Ruins of Adventure
A succubus who fell in love with a devil.
Here’s the chant…
Once upon a time, centuries ago, a cornugon baatezu named Kas’rarlin was conducting a covert raid through the Abyss. He and his party slew most of the tanar’ri they came across, finally reaching a small tower. They beat the door down, slaughtered the defenders, and breached the last defenses to reach the heart of the tower. All that remained of the raiding party was Kas’rarlin and one other cornugon. Weary and bedraggled, they still managed to annihilate the last defenders.
Suddenly, standing before them was a vision of beauty. Chiryn, the resident of the tower and a succubus of fairly high standing, had adopted her most alluring form to appeal for mercy from the two invaders. Kas’rarlin could only stare at her in bedazzlement, while thoughts of a more sinister nature raced through the mind of his companion. When this malevolent being stepped forward to put his thoughts into actions, Kas’rarlin drove his spear through his companion’s back and into his heart. Thus began the secret tryst between baatezu and succubus, a match that should never have been.

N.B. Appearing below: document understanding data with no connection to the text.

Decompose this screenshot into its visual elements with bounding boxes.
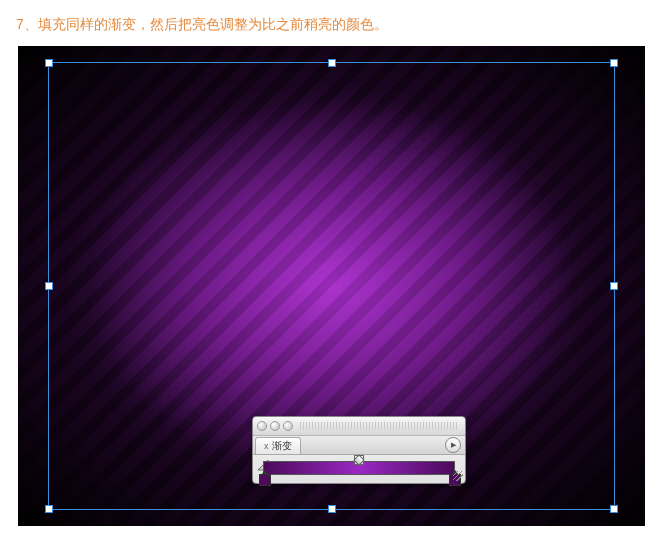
tab-close-icon[interactable]: x <box>264 441 269 451</box>
gradient-panel[interactable]: x 渐变 ▶ <box>252 416 466 484</box>
window-button-close[interactable] <box>257 421 267 431</box>
gradient-ramp[interactable] <box>263 461 455 475</box>
panel-tab-row: x 渐变 ▶ <box>253 436 465 455</box>
panel-menu-button[interactable]: ▶ <box>445 437 461 453</box>
panel-resize-grip[interactable] <box>453 471 463 481</box>
panel-drag-grip[interactable] <box>300 422 457 430</box>
window-button-minimize[interactable] <box>270 421 280 431</box>
step-instruction: 7、填充同样的渐变，然后把亮色调整为比之前稍亮的颜色。 <box>16 16 643 34</box>
panel-body <box>253 455 465 483</box>
tab-gradient[interactable]: x 渐变 <box>255 437 301 454</box>
panel-titlebar[interactable] <box>253 417 465 436</box>
artboard-container: x 渐变 ▶ <box>18 46 645 526</box>
play-icon: ▶ <box>451 441 456 449</box>
gradient-midpoint-handle[interactable] <box>354 455 364 465</box>
gradient-stop-left-swatch <box>259 474 271 486</box>
gradient-stop-left[interactable] <box>259 474 269 486</box>
tab-label: 渐变 <box>272 439 292 453</box>
window-button-zoom[interactable] <box>283 421 293 431</box>
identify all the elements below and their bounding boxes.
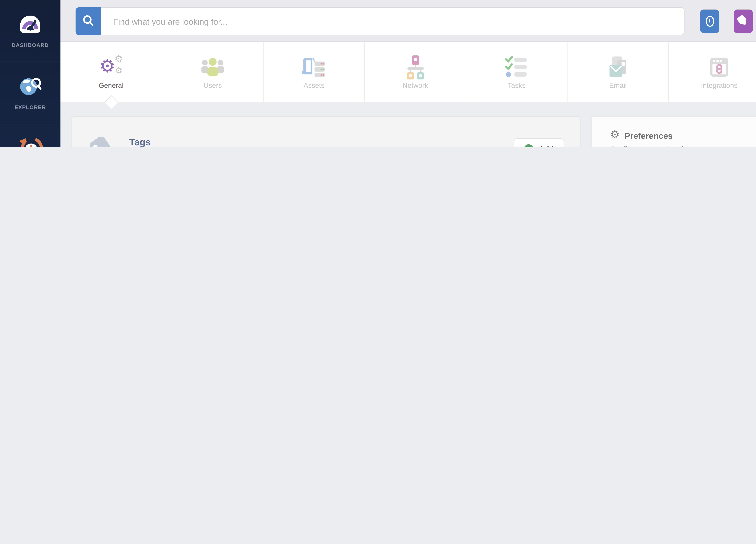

Eventually, the two realized their fundamental differences were too great to overcome. One had a need for structure and order, and betrayal came too easily to the other. Each new day, both wondered whether this day would bring their destruction – they knew from the very beginning that their relationship was forbidden. Their elders would have destroyed them both if the chant ever picked up word of this unholy marriage.
Reluctantly, the two parted, but Kas’rarlin vowed to send one letter a year to her at her home. Since the lawful baatezu can’t enter the chaos of the Abyss with impunity, he promised to make special arrangements to send the missives and told her to use the same means to return messages. Because bashers constantly pass through the Abyss, he informed Chiryn, he would use them as couriers. If she perfumed her responses with her scent, he would know the letters he received back were genuine articles.